Below are additional, previously unpublished items from that interview: The Penn State board said it accepts “full responsibility” for failures that occurred, yet only one board member has stepped down. Paterno’s family and lawyers for other Penn State officials insist they did nothing wrong. How common is that kind of reaction from the people and organizations responsible for children’s welfare when wrongdoing and cover-ups are exposed?
With a Federal investigation still ongoing, much of this story is yet to be told. In general, institutions have adopted the deny what you can, admit what you must strategy. In one of the cases in the film, it was only after the coach who made a school a powerhouse for 30 years passed away that the school acknowledged that there were credible reports of sexual abuse of students. Not so coincidentally, this acknowledgment occurred after the statute of limitations on these crimes had passed.
In many cases, you also see similar “cherry-picked” information, such as Penn State’s decisions being made based on Seasock’s psychological report, rather than Dr. Chambers’ report. Loyalists who will back up the school’s version of events are pushed to the forefront, while those who line up against them are discredited.

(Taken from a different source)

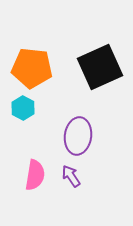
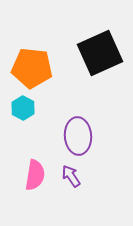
black square: moved 14 px up
purple ellipse: rotated 12 degrees counterclockwise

Still, one need only look at each individual Olympic national governing body, sport by sport, to see the gamut of reactions to allegations of sexual abuse. Sometimes when a high profile program — USA Swimming, USA Gymnastics — is exposed for having ‘mishandled’ sexually abusing coaches within their ranks, those programs have learned from their mistakes, adopting a more proactive stance toward prevention. Many other institutions have responded by reexamining their own policies regarding, among other things, the mandated reporting of child sexual abuse.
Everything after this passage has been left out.